Posted May 10, 2020
Two successful programs at UW-River Falls designed to help students ease into the demands of college and boost retention have been suspended due to budget cuts.
In late February, the university’s Faculty Senate approved suspending the First Year Adventure and Pathways programs. The senate’s vote was merely a formality after the College of Arts and Sciences (CAS), home to both programs, could not afford to fund them for the coming academic year.
The First Year Adventure program, implemented in 2016, was designed to help freshman CAS students adapt to the challenges of university course work. The program’s central goal was to keep students in school, according to Dean Yohnk, dean of the college. He said it was successful, increasing retention by approximately 2-4 percent per freshman class.
The Pathways program was designed to help students who likely would struggle with the college environment because English is not their first language. As a result, they often have lower scores on the ACT, a standardized test used for college admissions. Pathways began in 2015 and served 12-16 students per year. Students enrolled in Pathways tend to be minorities whose educational backgrounds result in issues adjusting to the rigorous standards of a fast-paced college course load. Like with the First Year Adventure program, the goal of Pathways was to increase retention and educational opportunities for students from diverse backgrounds.

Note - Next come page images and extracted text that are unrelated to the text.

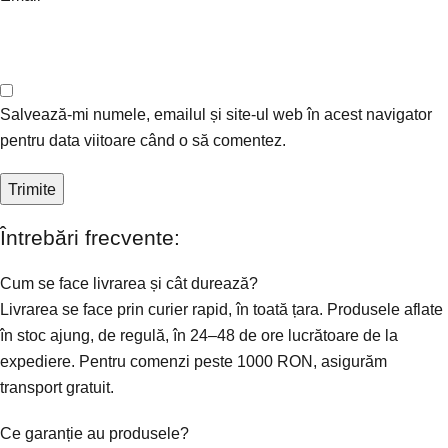
Salvează-mi numele, emailul și site-ul web în acest navigator
pentru data viitoare când o să comentez.
Întrebări frecvente:
Cum se face livrarea și cât durează?
Livrarea se face prin curier rapid, în toată țara. Produsele aflate
în stoc ajung, de regulă, în 24–48 de ore lucrătoare de la
expediere. Pentru comenzi peste 1000 RON, asigurăm
transport gratuit.
Ce garanție au produsele?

Both programs incurred significant financial burdens. According to university budget proposals, the First Year Adventure program requested $73,000 for funding for the 2020-2021 academic year. The combined expense to operate both programs would be $152,250. That’s too much for the College of Arts and Sciences alone to afford, according to Yohnk.
“The university should have a first-year seminar and the university should have a way to have a Pathways entry program for students who do not have English as their first language and have lower ACT scores,” Yohnk said. “It’s been the responsibility of one college to try to foot the bill. I believe that the university has to determine whether there is funding across the board for these important programs.”
Financial challenges are not new for the College of Arts and Sciences. Budget cuts to the UW-System were in place from 2011-2017 resulting in the Poynter Institute’s fact-checking website Politifact describing Wisconsin state support for its university system as “in a historic decline.” Yohnk said that CAS has lost approximately 25 faculty positions over the last decade. Replacing faculty members has become increasingly more difficult. Arts and Sciences budgets continue to be stretched thin and using approximately 20 percent of its budget on these two programs is something that the college can’t afford to do, according to Yohnk.
Yohnk said that to keep the two retention-focused programs for freshmen, CAS would have to give up three faculty positions in other college programs. Currently three academic departments are advertising for new faculty positions and would have to stop their searches.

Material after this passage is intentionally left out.